▶ Your task: Find how many lines in the data below include the word "נגישים", then write only that number.

▶ Records shown:

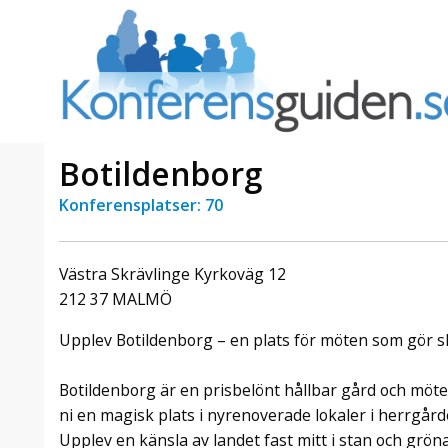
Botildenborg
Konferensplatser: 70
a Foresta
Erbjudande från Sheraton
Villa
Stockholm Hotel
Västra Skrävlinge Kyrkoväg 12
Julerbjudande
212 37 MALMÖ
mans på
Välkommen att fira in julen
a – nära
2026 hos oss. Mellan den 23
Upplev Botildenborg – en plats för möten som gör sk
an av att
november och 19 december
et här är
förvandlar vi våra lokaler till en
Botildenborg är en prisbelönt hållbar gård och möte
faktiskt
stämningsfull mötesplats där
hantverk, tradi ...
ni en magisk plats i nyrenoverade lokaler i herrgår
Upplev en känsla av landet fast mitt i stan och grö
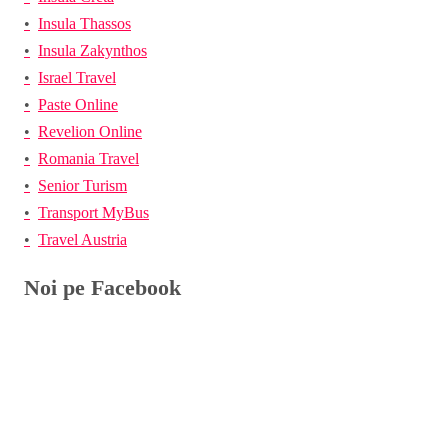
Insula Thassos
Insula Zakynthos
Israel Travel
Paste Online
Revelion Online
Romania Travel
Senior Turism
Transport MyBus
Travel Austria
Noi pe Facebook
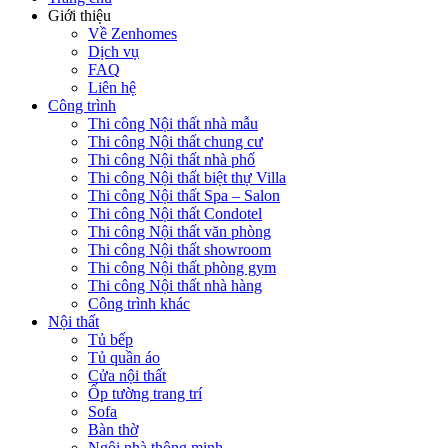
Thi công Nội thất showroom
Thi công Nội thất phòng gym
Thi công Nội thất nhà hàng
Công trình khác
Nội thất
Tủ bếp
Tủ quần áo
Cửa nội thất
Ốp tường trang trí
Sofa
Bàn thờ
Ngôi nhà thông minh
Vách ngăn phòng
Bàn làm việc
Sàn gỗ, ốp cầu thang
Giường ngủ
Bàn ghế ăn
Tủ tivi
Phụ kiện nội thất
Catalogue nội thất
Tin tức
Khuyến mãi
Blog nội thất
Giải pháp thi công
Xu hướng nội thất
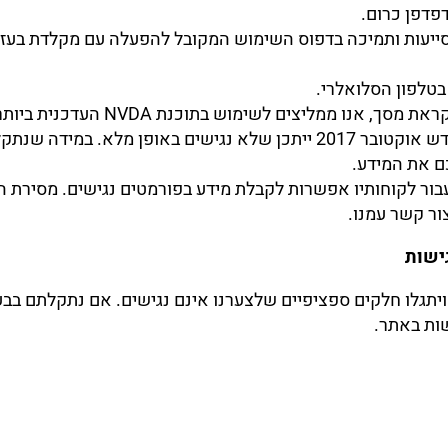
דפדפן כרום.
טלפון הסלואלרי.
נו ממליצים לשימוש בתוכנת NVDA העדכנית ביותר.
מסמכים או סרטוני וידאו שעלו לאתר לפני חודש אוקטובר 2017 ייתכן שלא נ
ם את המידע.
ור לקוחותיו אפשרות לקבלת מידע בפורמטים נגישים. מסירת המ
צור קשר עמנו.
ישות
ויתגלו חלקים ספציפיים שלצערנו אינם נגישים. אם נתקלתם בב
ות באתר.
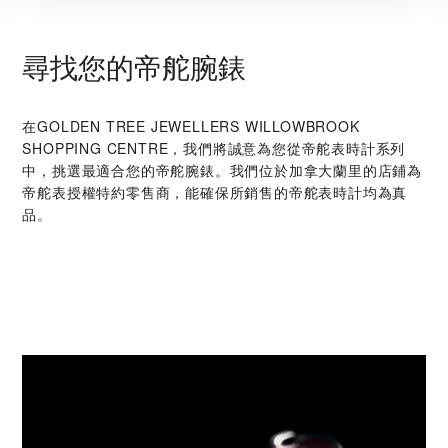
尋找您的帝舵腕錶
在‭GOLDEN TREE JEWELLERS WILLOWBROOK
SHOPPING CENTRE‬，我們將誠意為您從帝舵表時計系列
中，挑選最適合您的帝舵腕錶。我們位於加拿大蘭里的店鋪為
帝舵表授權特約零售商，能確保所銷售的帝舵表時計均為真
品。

▶ Completed task: 2